毎日の読書、映画、グルメ、流し、人との出会いなど様々なものから感動を得ています。特に本は年間300~400冊読破します。人々を『感』させ『動』に導き、『感する人』になるようにそのエッセンスを紹介しています。

「日本凡人伝」(猪瀬直樹)

f:id:lp6ac4:20190625063201j:plain

日本凡人伝 (新潮文庫)

日本凡人伝 (新潮文庫)

  • 作者:猪瀬 直樹
  • 出版社/メーカー: 新潮社
  • 発売日: 1985/02
  • メディア: 文庫
 

東京都知事猪瀬直樹氏。著作を読むのは初めてかも。こりゃオモシロイわ!1985年だから昭和60年か!この頃の都バスはワンマンじゃなくて「ツーマン」がまだ残っていたんだね。(笑)

 

「独特のインタヴュー形式の取材と構成でノンフィクション界に新風を吹き込んだ著者の出世作」 なかでも特にオモシロイ凡人を紹介しよう。
 


「キョーフの嗅才感覚 調香師・株式会社資生堂 研究所香料研究室主任研究員 上山重治氏の場合」

 

・道を歩いていますね、食べ物屋さんの場所が、すぐわかりますね。それで、うん、このソバ屋はけっこういい材料使っているな、なんてわかっちゃう。なぜか、ソバ屋の匂いがね、よくわかるんです。天麩羅なんか、いい油使ってるか、とか。古い油か新しい油か、魚の鮮度とかね。魚はもう絶対です。女性でも、やっぱりなんですかねぇ。
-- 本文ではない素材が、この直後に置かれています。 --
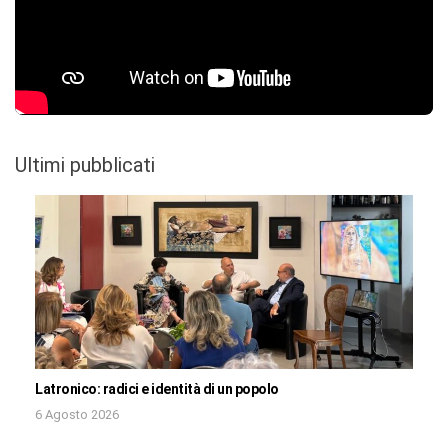
Ultimi pubblicati
Latronico: radici e identità di un popolo
6 Agosto 2026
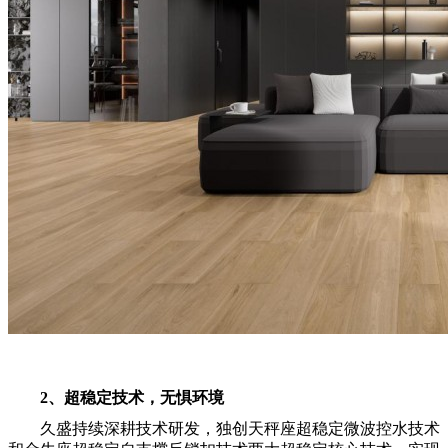
2、超稳定技术，无惧环境
久盛持续深耕技术研发，独创天秤座超稳定微波控水技术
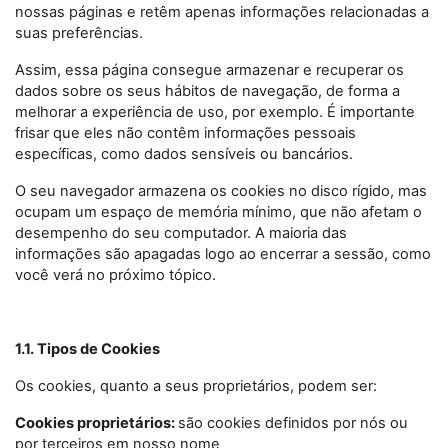
nossas páginas e retêm apenas informações relacionadas a
suas preferências.
Assim, essa página consegue armazenar e recuperar os
dados sobre os seus hábitos de navegação, de forma a
melhorar a experiência de uso, por exemplo. É importante
frisar que eles não contêm informações pessoais
específicas, como dados sensíveis ou bancários.
O seu navegador armazena os cookies no disco rígido, mas
ocupam um espaço de memória mínimo, que não afetam o
desempenho do seu computador. A maioria das
informações são apagadas logo ao encerrar a sessão, como
você verá no próximo tópico.
1.1. Tipos de Cookies
Os cookies, quanto a seus proprietários, podem ser:
Cookies proprietários:
são cookies definidos por nós ou
por terceiros em nosso nome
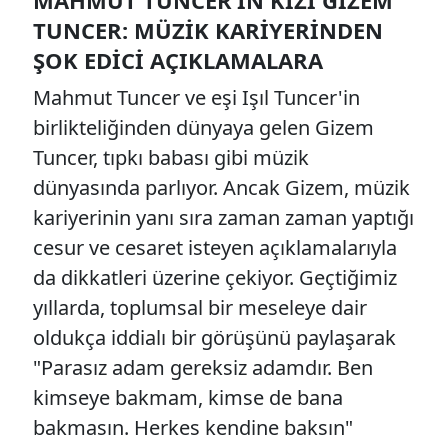
TUNCER: MÜZIK KARIYERINDEN
ŞOK EDICI AÇIKLAMALARA
Mahmut Tuncer ve eşi Işıl Tuncer'in
birlikteliğinden dünyaya gelen Gizem
Tuncer, tıpkı babası gibi müzik
dünyasında parlıyor. Ancak Gizem, müzik
kariyerinin yanı sıra zaman zaman yaptığı
cesur ve cesaret isteyen açıklamalarıyla
da dikkatleri üzerine çekiyor. Geçtiğimiz
yıllarda, toplumsal bir meseleye dair
oldukça iddialı bir görüşünü paylaşarak
"Parasız adam gereksiz adamdır. Ben
kimseye bakmam, kimse de bana
bakmasın. Herkes kendine baksın"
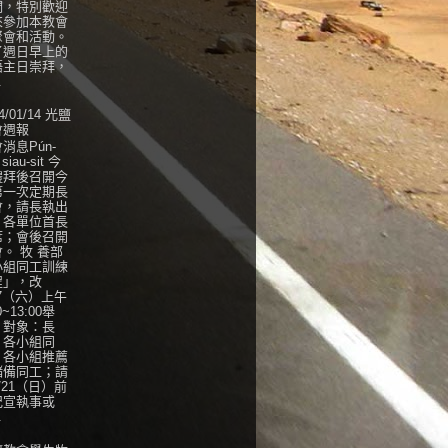
們，特別歡迎
來參加本教會
聚會和活動。
了週日早上的
語主日崇拜，
.
4/01/14 光鹽
會週報
消息Pún-
 siau-sit 今
禮拜後召開今
第一次定期長
會，請長執出
，各單位首長
席；會後召開
。 牧 養部
小組同工訓練
程」，改
27（六）上午
0~13:00舉
，對象：長
、各小組同
、各小組推薦
儲備同工；請
/21（日）前
紀宣執事或
.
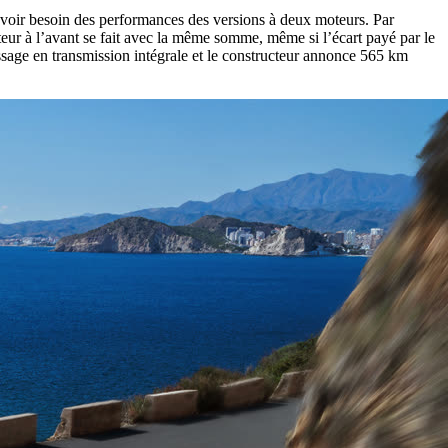
s avoir besoin des performances des versions à deux moteurs. Par
eur à l’avant se fait avec la même somme, même si l’écart payé par le
assage en transmission intégrale et le constructeur annonce 565 km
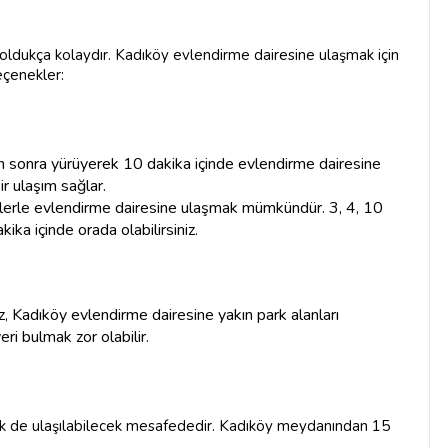
oldukça kolaydır. Kadıköy evlendirme dairesine ulaşmak için
eçenekler:
 sonra yürüyerek 10 dakika içinde evlendirme dairesine
bir ulaşım sağlar.
erle evlendirme dairesine ulaşmak mümkündür. 3, 4, 10
ika içinde orada olabilirsiniz.
, Kadıköy evlendirme dairesine yakın park alanları
ri bulmak zor olabilir.
ek de ulaşılabilecek mesafededir. Kadıköy meydanından 15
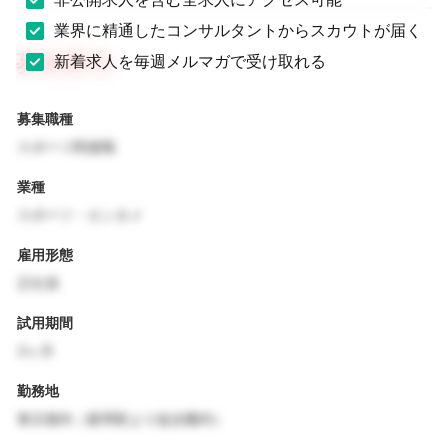
業界に精通したコンサルタントからスカウトが届く
募集要項
新着求人を毎週メルマガで受け取れる
募集職種
スポーツ関連職
業種
スポーツ・エンタメ
雇用形態
正社員
試用期間
3ヶ月
勤務地
東京都内（最寄駅より徒歩圏内）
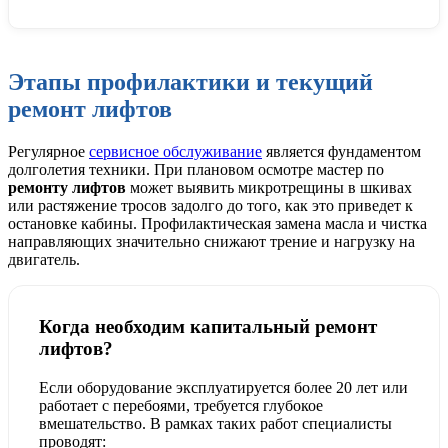
Этапы профилактики и текущий
ремонт лифтов
Регулярное
сервисное обслуживание
является фундаментом
долголетия техники. При плановом осмотре мастер по
ремонту лифтов
может выявить микротрещины в шкивах
или растяжение тросов задолго до того, как это приведет к
остановке кабины. Профилактическая замена масла и чистка
направляющих значительно снижают трение и нагрузку на
двигатель.
Когда необходим капитальный ремонт
лифтов?
Если оборудование эксплуатируется более 20 лет или
работает с перебоями, требуется глубокое
вмешательство. В рамках таких работ специалисты
проводят:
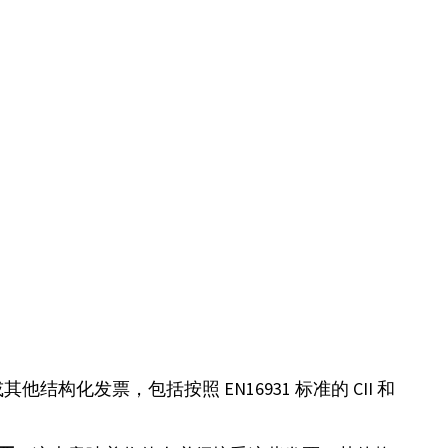
构化发票，包括按照 EN16931 标准的 CII 和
男のね(バレちゃう)。男でも女でも、わかる。男性関係が見えちゃう

 

・入社して研修のあと、配属されましてからすぐ「匂い人生」が始まりましたね。たとえば天然材料がだいたい500種類ぐらいあるわけですよね。合成がだいたい当時でも2000種類(現在は5000種類)ありましたからねえ。それでタイプ別に、たとえば、柑橘の匂いなら柑橘の匂いをポイと出されてですね、これおぼえとけっていうふうに出されるわけですよね。本当にもう、英語の単語を覚えるのとおなじでもう繰り返しですね。暗記ですね、もう完全な。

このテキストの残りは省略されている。